Vous n’allez pas bientôt cesser de gémir et de pleurnicher, dit Luster. Vous n’avez pas honte de faire tout ce tapage. Nous avons passé devant la remise où se trouvait la voiture. Elle avait une roue neuve.

— Montez, et tenez-vous tranquille en attendant votre maman », dit Dilsey. Elle m’a poussé dans la voiture. T. P. tenait les rênes. « J’me demande pourquoi Jason n’achète pas un autre phaéton ? dit Dilsey. Cette carriole va s’écrouler sous vous, un de ces jours. Regardez-moi ces roues. »

Maman est sortie en baissant sa voilette. Elle portait des fleurs.

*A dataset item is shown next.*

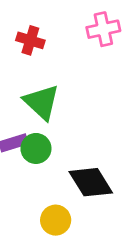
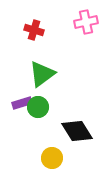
green triangle: (42, 102) -> (42, 74), turned 40

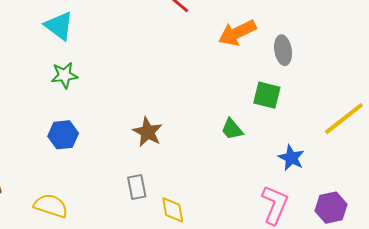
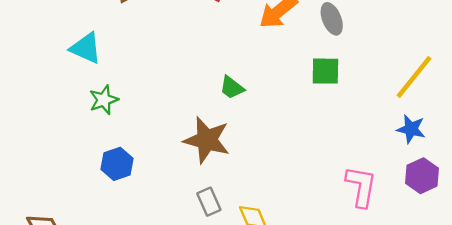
green trapezoid: (232, 129) -> (232, 88), moved
brown star: (148, 132) -> (207, 140), size x1.4
blue star: (291, 158) -> (411, 129), moved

— Où est Roskus ? dit-elle.

— Roskus ne peut pas lever les bras aujourd’hui, dit Dilsey. T. P. sait très bien conduire.

— J’ai peur, dit maman. Il me semble pourtant qu’à vous tous, vous pourriez me procurer un cocher, une fois par semaine. Dieu sait que ce n’est pas beaucoup demander.

— Miss Ca’oline, vous savez tout comme moi que Roskus a trop de rhumatismes pour pouvoir faire plus que son travail, dit Dilsey. Allons, montez. T. P. conduit aussi bien que Roskus.

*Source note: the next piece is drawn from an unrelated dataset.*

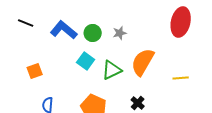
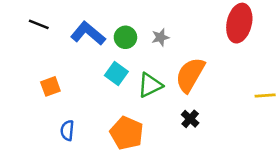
yellow line: (181, 78) -> (265, 95), moved
black cross: (138, 103) -> (190, 119), moved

— J’ai peur, dit maman. Avec ce bébé.

Dilsey monta les marches. – Vous appelez ça un bébé ? » dit-elle. Elle a pris maman par le bras. « Un homme grand comme T. P. Allons, montez, si vous voulez partir. »

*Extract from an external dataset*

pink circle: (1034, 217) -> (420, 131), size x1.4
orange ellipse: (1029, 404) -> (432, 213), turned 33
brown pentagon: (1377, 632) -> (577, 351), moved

— J’ai peur », dit maman. Elles ont descendu les marches, et Dilsey a aidé maman à monter. « Ça vaudrait peut-être mieux pour nous tous », dit maman.

— Vous n’avez pas honte de dire des choses pareilles, dit Dilsey. Vous ne savez donc pas qu’il faudrait plus qu’un nègre de dix-huit ans, pour faire emballer Queenie. Elle est plus vieille que lui et Benjy mis ensemble. Et ne t’avise pas d’asticoter Queenie, tu m’entends, T. P. ? Si tu ne conduis pas au goût de Miss Ca’oline, tu auras affaire à Roskus. Il trouvera bien le temps pour ça.

— Je suis sûre qu’il va nous arriver quelque chose, dit maman. Finis donc, Benjamin.

— Donnez-lui une fleur, dit Dilsey. C’est ça qu’il veut. » Elle a avancé la main.

— Non, non, dit maman, tu vas les éparpiller.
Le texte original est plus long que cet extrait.